Nafis, perwakilan dari Disparpora Kota Serang, menjelaskan bahwa pihaknya telah berupaya menata PKL secara adil dengan menyediakan lokasi baru di dalam stadion. Lokasi tersebut telah disosialisasikan dan disertai komitmen tertulis bermaterai yang ditandatangani para pedagang.
“Kami sudah menyediakan tempat yang lebih nyaman dan telah beberapa kali melakukan sosialisasi serta pertemuan dengan pedagang. Namun, sebagian dari mereka masih enggan pindah, padahal mereka sendiri telah menandatangani komitmen tersebut,” ujar Nafis.
Terkait pedagang yang masih berjualan di depan stadion, Nafis menegaskan bahwa penertiban dilakukan secara bertahap. “Penertiban ini bersifat bertahap dan melibatkan koordinasi dengan pihak PJKA, yang memiliki kewenangan atas bangunan di area tersebut. Kami sudah beberapa kali mengundang PJKA untuk berdiskusi, namun hingga kini belum ada respons dari mereka,” jelasnya.

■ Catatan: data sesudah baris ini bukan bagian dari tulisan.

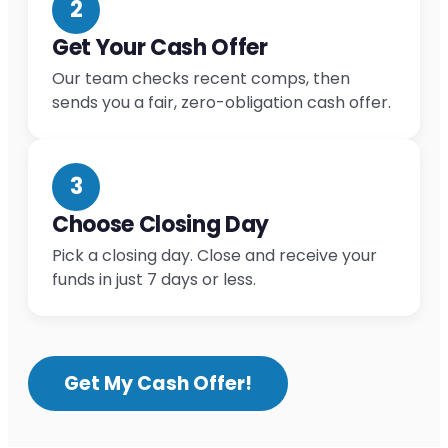
2
Get Your Cash Offer
Our team checks recent comps, then
sends you a fair, zero-obligation cash offer.
3
Choose Closing Day
Pick a closing day. Close and receive your
funds in just 7 days or less.
Get My Cash Offer!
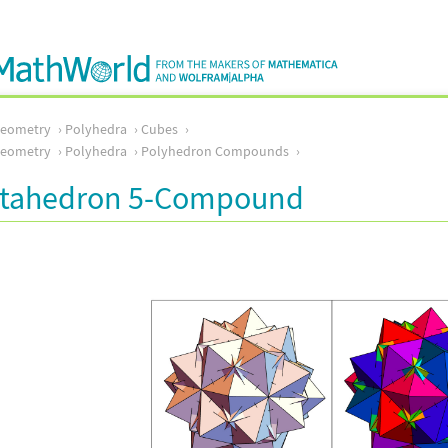
Geometry
Polyhedra
Cubes
Geometry
Polyhedra
Polyhedron Compounds
tahedron 5-Compound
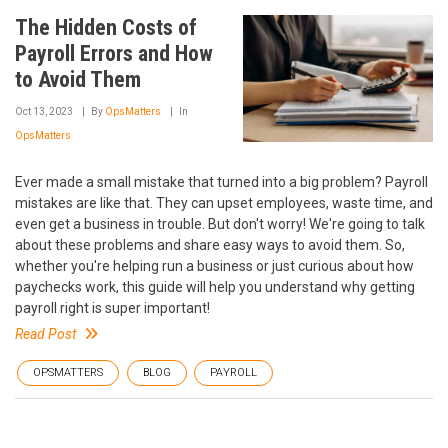
The Hidden Costs of
Payroll Errors and How
to Avoid Them
Oct 13, 2023
By
OpsMatters
In
OpsMatters
Ever made a small mistake that turned into a big problem? Payroll
mistakes are like that. They can upset employees, waste time, and
even get a business in trouble. But don't worry! We're going to talk
about these problems and share easy ways to avoid them. So,
whether you're helping run a business or just curious about how
paychecks work, this guide will help you understand why getting
payroll right is super important!
Read Post
OPSMATTERS
BLOG
PAYROLL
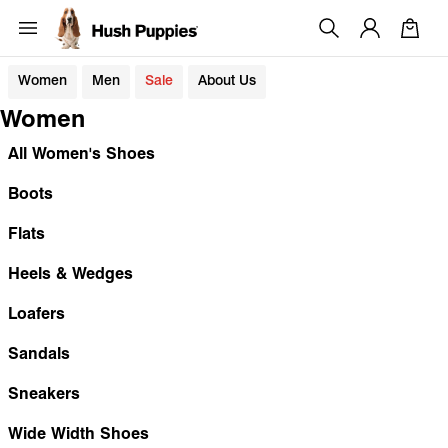
Women
Men
Sale
About Us
Women
All Women's Shoes
Boots
Flats
Heels & Wedges
Loafers
Sandals
Sneakers
Wide Width Shoes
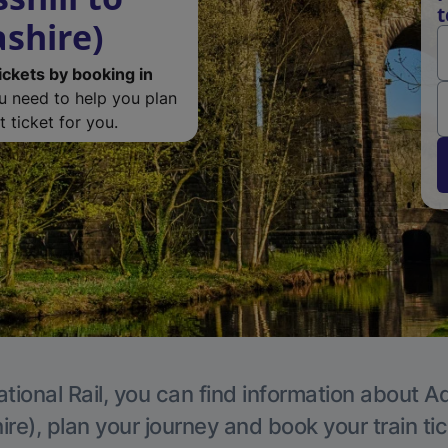
t
ashire)
ickets by booking in
ou need to help you plan
 ticket for you.
tional Rail, you can find information about A
re), plan your journey and book your train ti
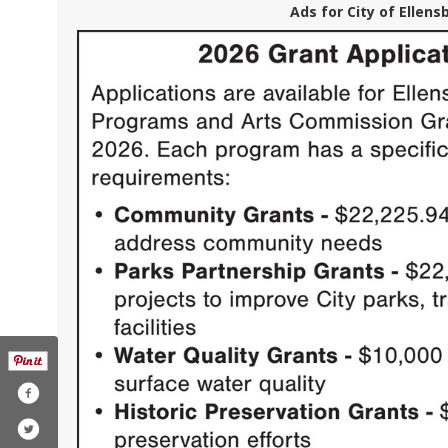
Ads for City of Ellens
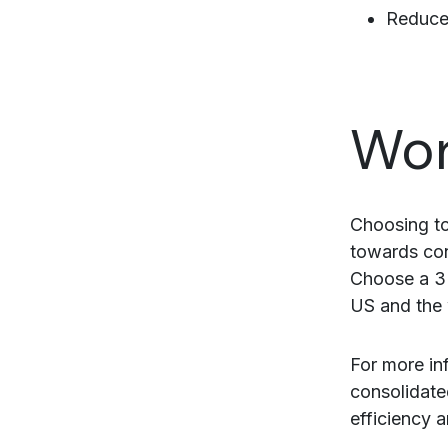
Reduced
Wor
Choosing to
towards con
Choose a 3
US and the 
For more in
consolidate
efficiency 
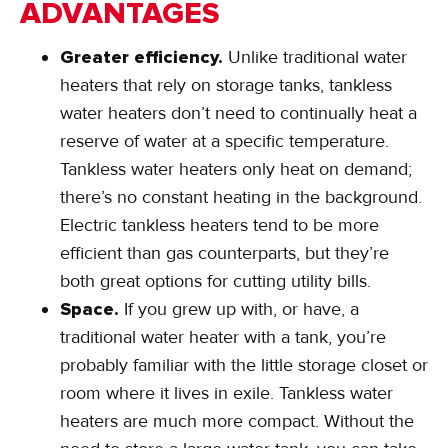
ADVANTAGES
Greater efficiency.
Unlike traditional water
heaters that rely on storage tanks, tankless
water heaters don’t need to continually heat a
reserve of water at a specific temperature.
Tankless water heaters only heat on demand;
there’s no constant heating in the background.
Electric tankless heaters tend to be more
efficient than gas counterparts, but they’re
both great options for cutting utility bills.
Space.
If you grew up with, or have, a
traditional water heater with a tank, you’re
probably familiar with the little storage closet or
room where it lives in exile. Tankless water
heaters are much more compact. Without the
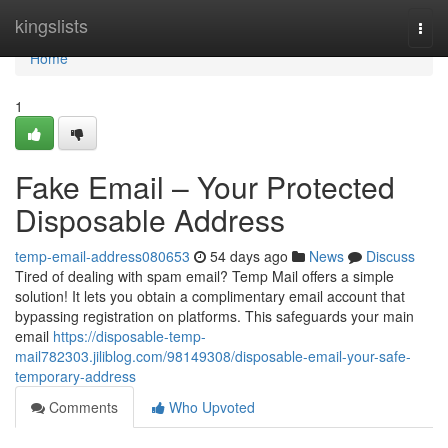
Home
kingslists
Togg
navi
Home
1
Fake Email – Your Protected
Disposable Address
temp-email-address080653
54 days ago
News
Discuss
Tired of dealing with spam email? Temp Mail offers a simple
solution! It lets you obtain a complimentary email account that
bypassing registration on platforms. This safeguards your main
email
https://disposable-temp-
mail782303.jiliblog.com/98149308/disposable-email-your-safe-
temporary-address
Comments
Who Upvoted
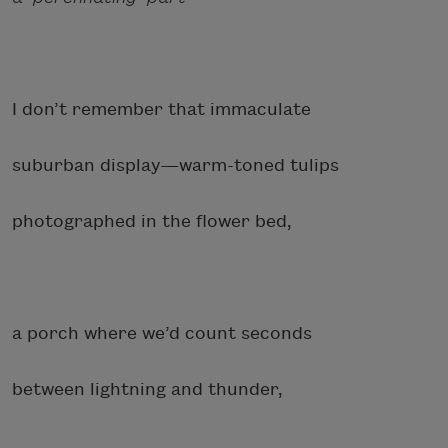
I don’t remember that immaculate
suburban display—warm-toned tulips
photographed in the flower bed,
a porch where we’d count seconds
between lightning and thunder,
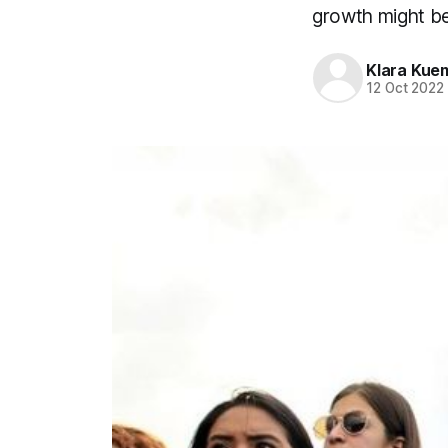
growth might be
Klara Kue
12 Oct 2022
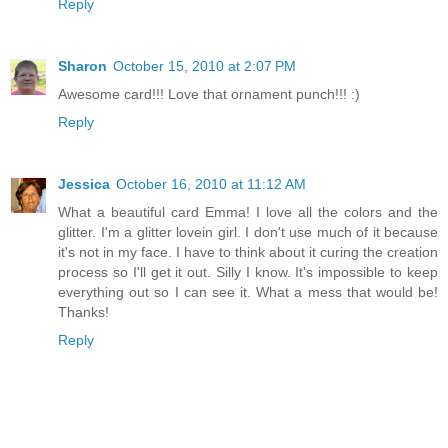
Reply
Sharon
October 15, 2010 at 2:07 PM
Awesome card!!! Love that ornament punch!!! :)
Reply
Jessica
October 16, 2010 at 11:12 AM
What a beautiful card Emma! I love all the colors and the
glitter. I'm a glitter lovein girl. I don't use much of it because
it's not in my face. I have to think about it curing the creation
process so I'll get it out. Silly I know. It's impossible to keep
everything out so I can see it. What a mess that would be!
Thanks!
Reply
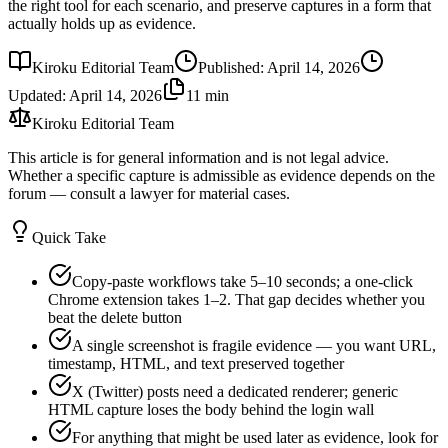
the right tool for each scenario, and preserve captures in a form that
actually holds up as evidence.
Kiroku Editorial Team
Published
:
April 14, 2026
Updated
:
April 14, 2026
11 min
Kiroku Editorial Team
This article is for general information and is not legal advice.
Whether a specific capture is admissible as evidence depends on the
forum — consult a lawyer for material cases.
Quick Take
Copy-paste workflows take 5–10 seconds; a one-click
Chrome extension takes 1–2. That gap decides whether you
beat the delete button
A single screenshot is fragile evidence — you want URL,
timestamp, HTML, and text preserved together
X (Twitter) posts need a dedicated renderer; generic
HTML capture loses the body behind the login wall
For anything that might be used later as evidence, look for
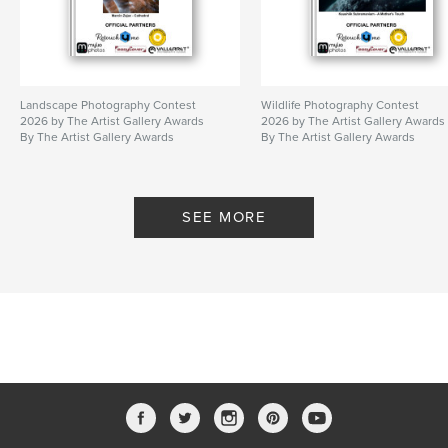
Landscape Photography Contest
Wildlife Photography Contest
2026 by The Artist Gallery Awards
2026 by The Artist Gallery Awards
By The Artist Gallery Awards
By The Artist Gallery Awards
SEE MORE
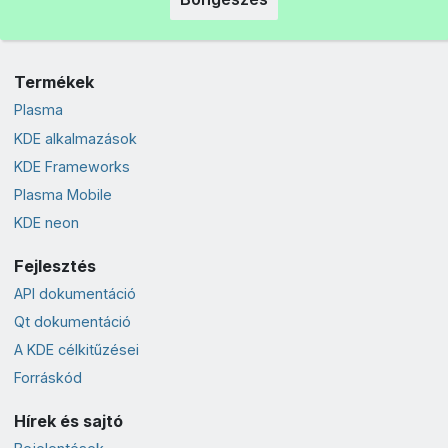
Termékek
Plasma
KDE alkalmazások
KDE Frameworks
Plasma Mobile
KDE neon
Fejlesztés
API dokumentáció
Qt dokumentáció
A KDE célkitűzései
Forráskód
Hírek és sajtó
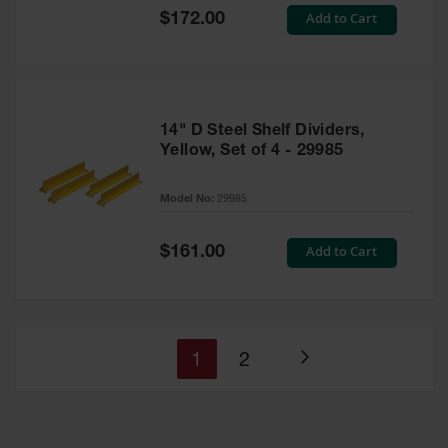
Special
Add to Cart
$172.00
Price
14" D Steel Shelf Dividers,
Yellow, Set of 4 - 29985
Model No:
29985
Special
Add to Cart
$161.00
Price
You're
Page
1
2
Page
currently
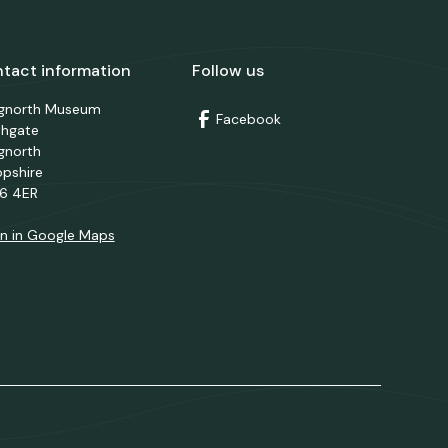
tact information
Follow us
dgnorth Museum
Facebook
thgate
gnorth
opshire
6 4ER
n in Google Maps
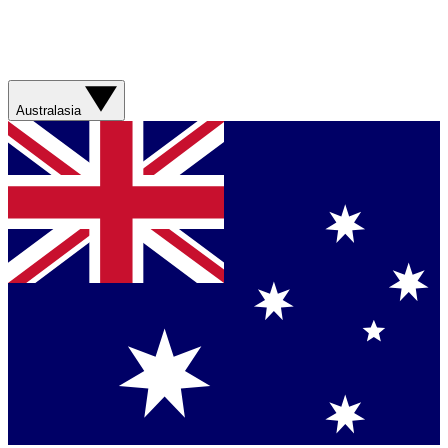
Australasia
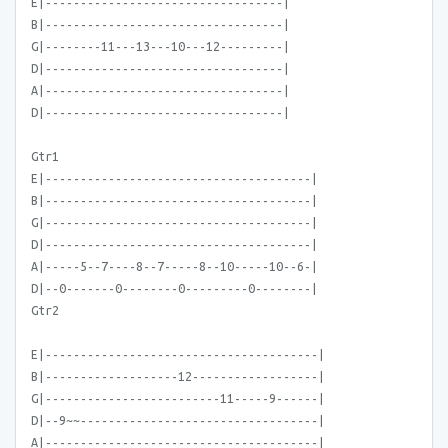
E|----------------------------------|
B|----------------------------------|
G|--------11---13---10---12---------|
D|----------------------------------|
A|----------------------------------|
D|----------------------------------|
Gtr1
E|--------------------------------------|
B|--------------------------------------|
G|--------------------------------------|
D|--------------------------------------|
A|-----5--7----8--7-----8--10-----10--6-|
D|--0-------0--------0---------0--------|
Gtr2
E|---------------------------------------|
B|-------------------12------------------|
G|-------------------------11-----9------|
D|--9~~----------------------------------|
A|---------------------------------------|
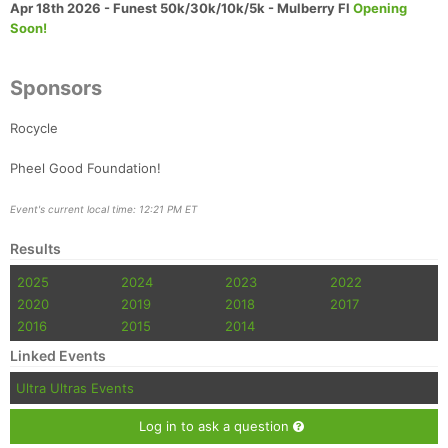
Apr 18th 2026 - Funest 50k/30k/10k/5k - Mulberry Fl
Opening
Soon!
Sponsors
Rocycle
Pheel Good Foundation!
Event's current local time: 12:21 PM ET
Results
2025
2024
2023
2022
2020
2019
2018
2017
2016
2015
2014
Linked Events
Ultra Ultras Events
Log in to ask a question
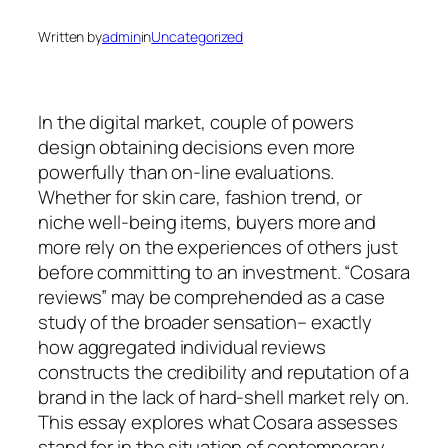
Written by
admin
in
Uncategorized
In the digital market, couple of powers
design obtaining decisions even more
powerfully than on-line evaluations.
Whether for skin care, fashion trend, or
niche well-being items, buyers more and
more rely on the experiences of others just
before committing to an investment. “Cosara
reviews” may be comprehended as a case
study of the broader sensation– exactly
how aggregated individual reviews
constructs the credibility and reputation of a
brand in the lack of hard-shell market rely on.
This essay explores what Cosara assesses
stand for in the situation of contemporary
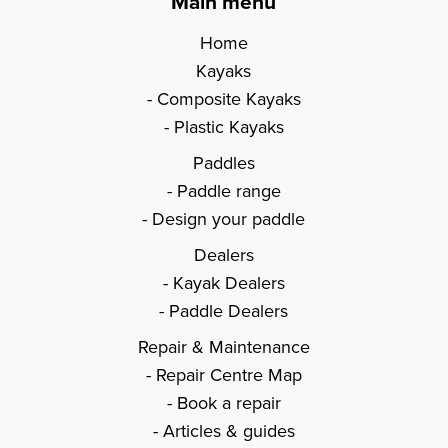
Main menu
Home
Kayaks
Composite Kayaks
Plastic Kayaks
Paddles
Paddle range
Design your paddle
Dealers
Kayak Dealers
Paddle Dealers
Repair & Maintenance
Repair Centre Map
Book a repair
Articles & guides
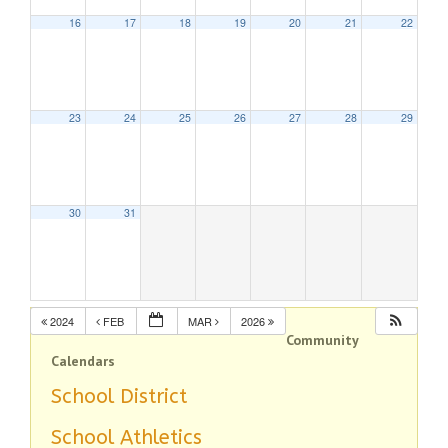
16
17
18
19
20
21
22
23
24
25
26
27
28
29
30
31
2024
FEB
MAR
2026
Community
Calendars
School District
School Athletics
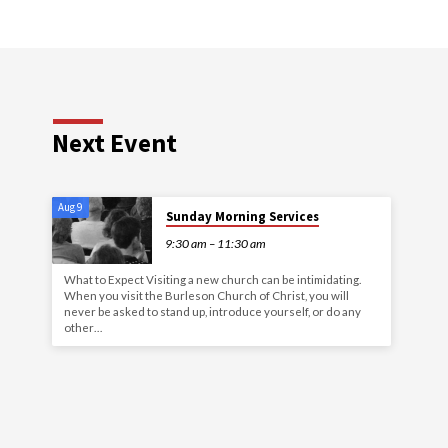
Next Event
Aug 9
Sunday Morning Services
9:30 am – 11:30 am
What to Expect Visiting a new church can be intimidating.
When you visit the Burleson Church of Christ, you will
never be asked to stand up, introduce yourself, or do any
other…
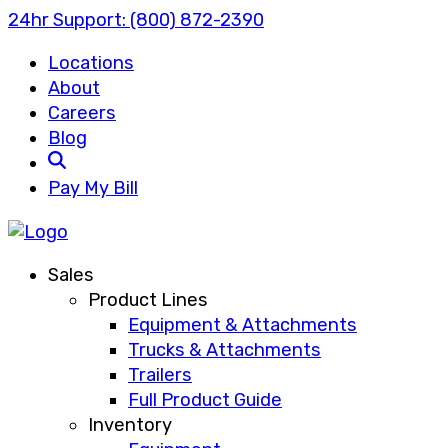
24hr Support:
(800) 872-2390
Locations
About
Careers
Blog
Search
Pay My Bill
Sales
Product Lines
Equipment & Attachments
Trucks & Attachments
Trailers
Full Product Guide
Inventory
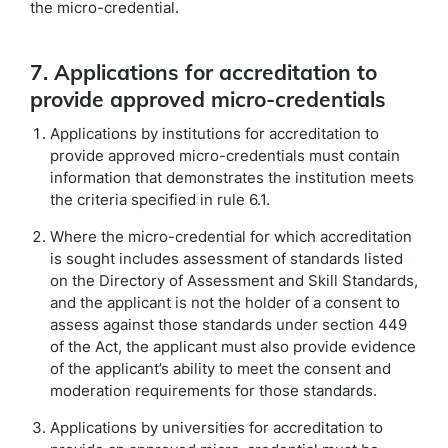
the micro-credential.
7. Applications for accreditation to
provide approved micro-credentials
Applications by institutions for accreditation to
provide approved micro-credentials must contain
information that demonstrates the institution meets
the criteria specified in rule 6.1.
Where the micro-credential for which accreditation
is sought includes assessment of standards listed
on the Directory of Assessment and Skill Standards,
and the applicant is not the holder of a consent to
assess against those standards under section 449
of the Act, the applicant must also provide evidence
of the applicant’s ability to meet the consent and
moderation requirements for those standards.
Applications by universities for accreditation to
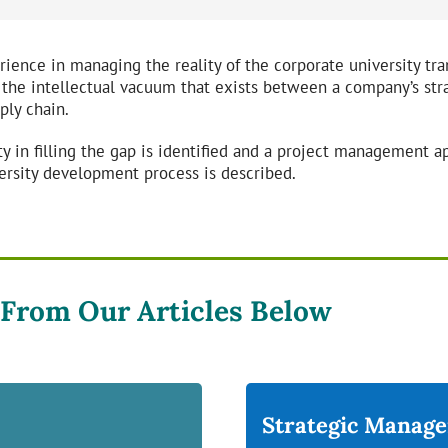
erience in managing the reality of the corporate university tra
 the intellectual vacuum that exists between a company’s str
ply chain.
y in filling the gap is identified and a project management ap
ersity development process is described.
 From Our Articles Below
Strategic Manag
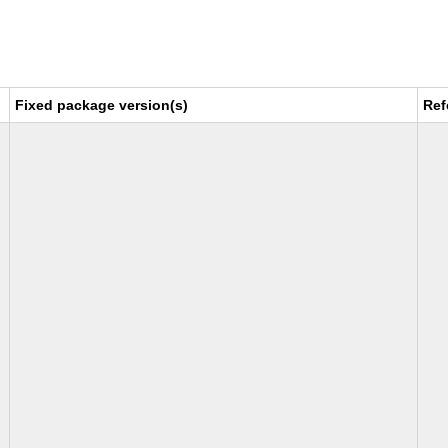
Fixed package version(s)
Ref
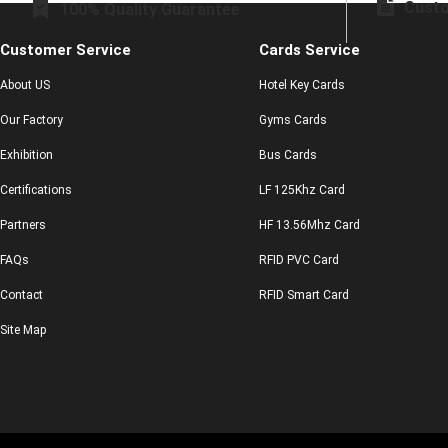
Custo
100% Quality Guarantee
Customer Service
Cards Service
About US
Hotel Key Cards
Our Factory
Gyms Cards
Exhibition
Bus Cards
Certifications
LF 125Khz Card
Partners
HF 13.56Mhz Card
FAQs
RFID PVC Card
Contact
RFID Smart Card
Site Map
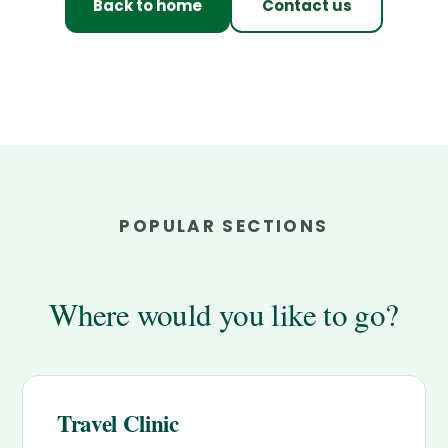
Back to home
Contact us
POPULAR SECTIONS
Where would you like to go?
Travel Clinic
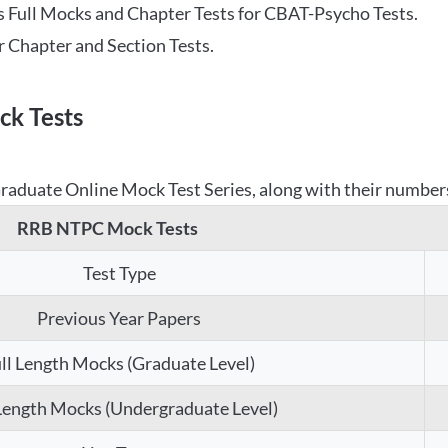
 Full Mocks and Chapter Tests for CBAT-Psycho Tests.
r Chapter and Section Tests.
k Tests
aduate Online Mock Test Series, along with their numbers,
RRB NTPC Mock Tests
Test Type
Previous Year Papers
ll Length Mocks (Graduate Level)
 Length Mocks (Undergraduate Level)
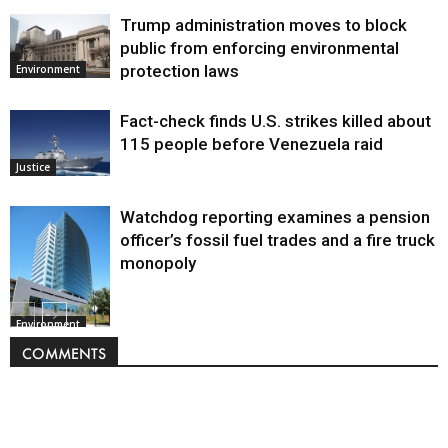
Trump administration moves to block
public from enforcing environmental
protection laws
Environment
Fact-check finds U.S. strikes killed about
115 people before Venezuela raid
Justice
Watchdog reporting examines a pension
officer’s fossil fuel trades and a fire truck
monopoly
Environment
COMMENTS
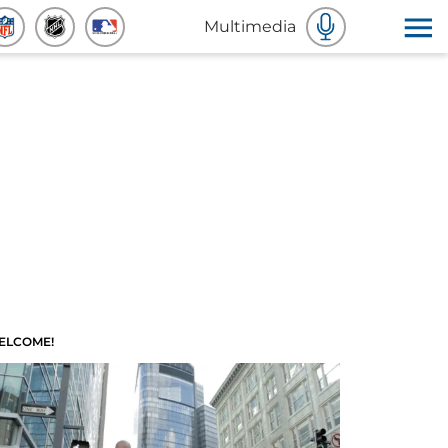
Multimedia
ELCOME!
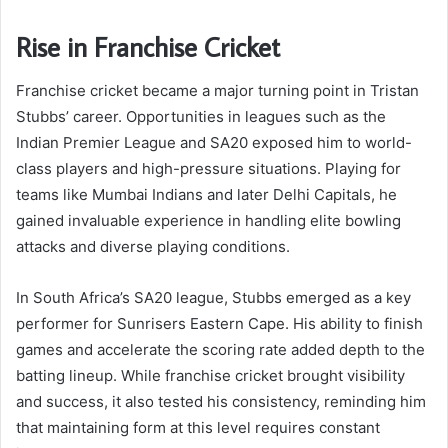
Rise in Franchise Cricket
Franchise cricket became a major turning point in Tristan
Stubbs’ career. Opportunities in leagues such as the
Indian Premier League and SA20 exposed him to world-
class players and high-pressure situations. Playing for
teams like Mumbai Indians and later Delhi Capitals, he
gained invaluable experience in handling elite bowling
attacks and diverse playing conditions.
In South Africa’s SA20 league, Stubbs emerged as a key
performer for Sunrisers Eastern Cape. His ability to finish
games and accelerate the scoring rate added depth to the
batting lineup. While franchise cricket brought visibility
and success, it also tested his consistency, reminding him
that maintaining form at this level requires constant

Bagi para pedagang, lokasi baru di dalam stadion dianggap kurang strategis, sehingga sepi pembeli dan berdampak pada pendapatan mereka.
Penertiban PKL memang merupakan langkah penting untuk menciptakan tata kota yang rapi. Namun, bagi pedagang kecil seperti Bili dan Kabyan, yang terpenting adalah keadilan dalam pelaksanaannya. “Kalau mau menertibkan, semuanya harus ditertibkan. Jangan ada yang dibiarkan,” pinta Kabyan.
Polemik ini mencerminkan tarik ulur antara kebutuhan pedagang kecil dan kebijakan pemerintah. Di satu sisi, pemerintah berupaya menciptakan keteraturan, sementara di sisi lain, pedagang membutuhkan ruang untuk mencari nafkah.
Kasus ini menjadi pengingat pentingnya kebijakan publik yang berkeadilan dan transparan. Pemerintah diharapkan bersikap tegas namun tetap humanis dalam menata kota, sementara pedagang diimbau untuk mematuhi aturan demi terciptanya keseimbangan antara kepentingan umum dan pribadi.
Kini, Stadion Kota Serang menjadi simbol perjuangan mencari keadilan, di mana semua pihak berharap agar kebijakan yang diterapkan dapat dirasakan manfaatnya secara merata.